Required work: The records are to be repeated in full, with the images removed.

Task input:
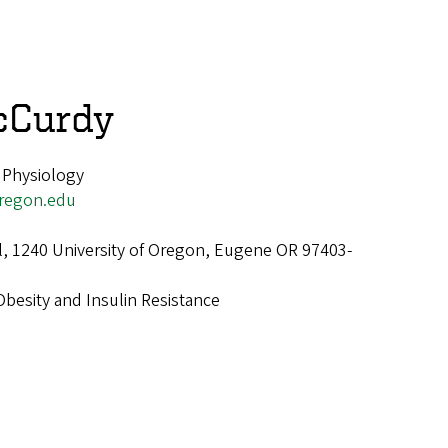
cCurdy
 Physiology
regon.edu
ll, 1240 University of Oregon, Eugene OR 97403-
Obesity and Insulin Resistance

Completed exercise:
cCurdy
 Physiology
regon.edu
ll, 1240 University of Oregon, Eugene OR 97403-
Obesity and Insulin Resistance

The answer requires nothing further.